1555King. We would haue all offenders so cut off,
And we here giue expresse commaundment,
That there be nothing taken from the villages but paid for,
None of the French abused,
Or abraided with disdainfull language:
For when cruelty and lenitie play for a Kingdome,
1560The gentlest gamester is the sooner winner.
Enter French Herauld.
Hera. You know me by my habit.
Ki. Well thē, we know thee, what shuld we know of thee?
Hera. My maisters minde.
King. Vnfold it.
Heral. Go thee vnto Harry of England, and tell him,
1570Aduantage is a better souldier then rashnesse:
1570.1Altho we did seeme dead, we did but slumber.

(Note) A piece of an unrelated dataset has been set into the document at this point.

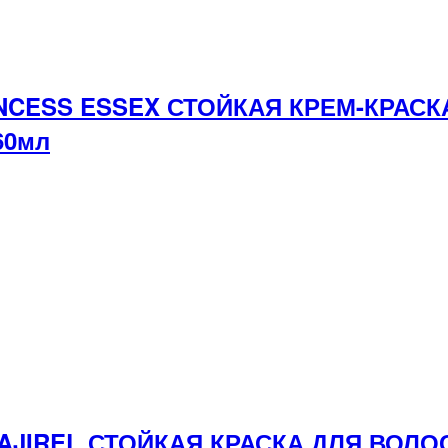
INCESS ESSEX СТОЙКАЯ КРЕМ-КРАС
60мл
 MAJIREL СТОЙКАЯ КРАСКА ДЛЯ ВО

Now we speake vpon our kue, and our voyce is imperiall,
England shall repent her folly: see her rashnesse,
1575And admire our sufferance. Which to raunsome,
His pettinesse would bow vnder:
1580For the effusion of our blood, his army is too weake:
For the disgrace we have borne, himselfe
Kneeling at our feete, a weake and worthlesse satisfaction.
To this, adde defyance. So much from the king my maister.
King. What is thy name? we know thy qualitie.
Herald. Montioy.
King. Thou dost thy office faire, returne thee backe,
1590And tell thy King, I do not seeke him now:
But could be well content, without impeach,
To march on to Callis: for to say the sooth,
Though tis no wisdome to confesse so much
Vnto an enemie of craft and vantage.
1595My souldiers are with sicknesse much infeebled,
My Army lessoned, and those fewe I haue,
Almost no better then so many French:
Who when they were in heart, I tell thee Herauld,
I thought vpon one paire of English legges,
1600Did march three French mens.
Yet forgiue me God, that I do brag thus:
This your heire of France hath blowne this vice in me.
I must repent, go tell thy maister here I am,
My raunsome is this frayle and worthlesse body,
1605My Army but a weake and sickly guarde.
Yet God before, we will come on,
If France and such an other neighbour stood in our way:
1610If we may passe, we will: if we be hindered,
We shal your tawny ground with your red blood discolour.
So Montioy get you gone, there is for your paines:
The sum of all our answere is but this,
We would not seeke a battle as we are:
1615Nor as we are, we say we will not shun it.
Herauld. I shall deliuer so: thanks to your Maiestie.
Glos. My Liege, I hope they will not come vpon vs now.
1620King. We are in Gods hand brother, not in theirs:
To night we will encampe beyond the bridge,
And on to morrow bid them march away.